Hot tips. Impeccable sources. Home cooks are as hungry for insider information as lobbyists on Capitol Hill.
As a professionally trained chef who teaches others how to cook, Linda Carucci has been sharing insider information for 20 years. Some of her students have gone on to become chefs. But at heart, she is an advocate for everyday cooks. "Consider me your own personal kitchen buttinsky," the Oakland, Calif., resident often says at the start of a class.
And it is everyday cooks for whom she has produced her first book, "Cooking School Secrets for Real World Cooks" (Chronicle Books, $22.95, paperback), released this summer.
In it, she shares hundreds of tidbits. Among them: how to make risotto six hours ahead (refrigerate it midway through adding the stock); why you shouldn't put overly wet meat on the grill (it prevents the meat from caramelizing properly); and what the correct water temperature is for washing wash leeks (warm).
Cookbooks written by cooking school instructors are nothing new. What separates Carucci's from many of the other efforts is that it is unusually accessible and well organized. Its 103 recipes were triple-tested by 116 home cooks across the country. Since being a good teacher also means being a good listener, Carucci has incorporated many of the questions that came up during recipe testing.
The book's accompanying Recipe Secrets are set along the margins of most pages. For her Tomato-Cheddar Soup (see recipe, Page 2), Carucci explains the benefits of a mere quarter-teaspoon of baking soda; when it is added, the mixture should foam up a bit and then subside, which proves that the soda is active. To coax the most flavor from blanched vegetables, she advises salting them twice (the water they're cooked in and the ice-water bath afterward).

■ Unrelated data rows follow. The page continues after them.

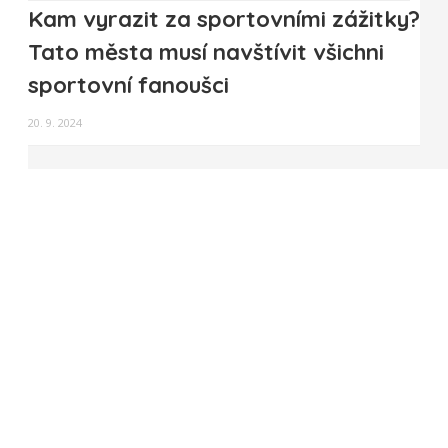
Kam vyrazit za sportovními zážitky?
Tato města musí navštívit všichni
sportovní fanoušci
20. 9. 2024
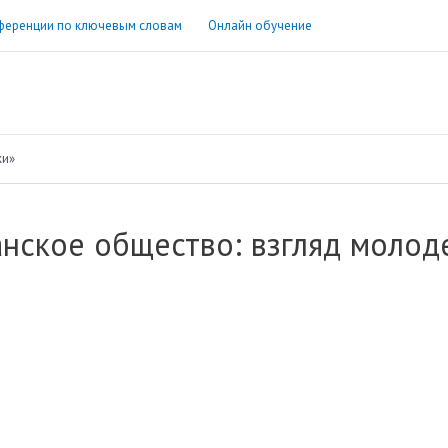
ференции по ключевым словам
Онлайн обучение
жи»
анское общество: взгляд молод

Carucci, 49, has a natural gift for instruction. It comes across in her book, which is already in its second printing -- a considerable achievement for a cookbook that isn't tied to a television-chef persona -- and during her classes. She is precise, but not fussy.

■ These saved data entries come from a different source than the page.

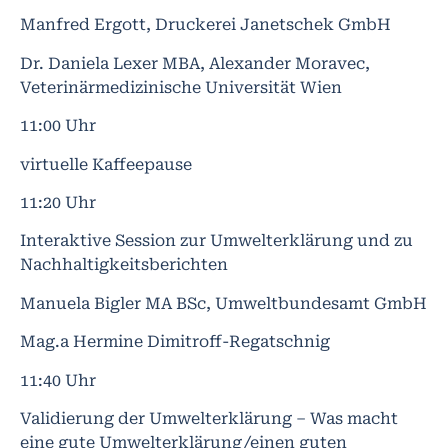
Manfred Ergott, Druckerei Janetschek GmbH
Dr. Daniela Lexer MBA, Alexander Moravec,
Veterinärmedizinische Universität Wien
11:00 Uhr
virtuelle Kaffeepause
11:20 Uhr
Interaktive Session zur Umwelterklärung und zu
Nachhaltigkeitsberichten
Manuela Bigler MA BSc, Umweltbundesamt GmbH
Mag.a Hermine Dimitroff-Regatschnig
11:40 Uhr
Validierung der Umwelterklärung – Was macht
eine gute Umwelterklärung/einen guten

During a recent Saturday morning class at the Sur La Table store in Arlington, her instructions to a few dozen cooks were as clear as those in the book, and they took into consideration the conditions that home cooks face. Sur La Table's volunteer assistants that day could pick up tips just by watching Carucci set up. For instance, she took the label from the package of lamb and stuck it on the dish the meat was marinating in so she could remember its weight. Her prep trays were stacked on the wheeled rack in order of use.
Carucci has worked as a private chef, restaurant cook-manager and caterer. Along the way, she earned the respect of such well-known California chefs as Thomas Keller, who called her the consummate chef and coach. And in 2002, she was named Cooking Teacher of the Year by the International Association of Culinary Professionals.
For the past year, she has been the Julia Child curator of food arts at the American Center for Wine Food & the Arts in Napa, Calif. She considers it a "dream job."
There's only one problem, familiar to home cooks: There's no time to make dinner.
"I had no idea while I was writing this book that I'd accept the full-time-plus food curator position, close down my home cooking school and join the ranks of working stiffs who come home after work every day and make supper," Carucci says.
These days, she typically resorts to taking salmon or pork chops out of the freezer in the morning for her husband to prepare. Fortunately, she says, he has a new cookbook to guide him.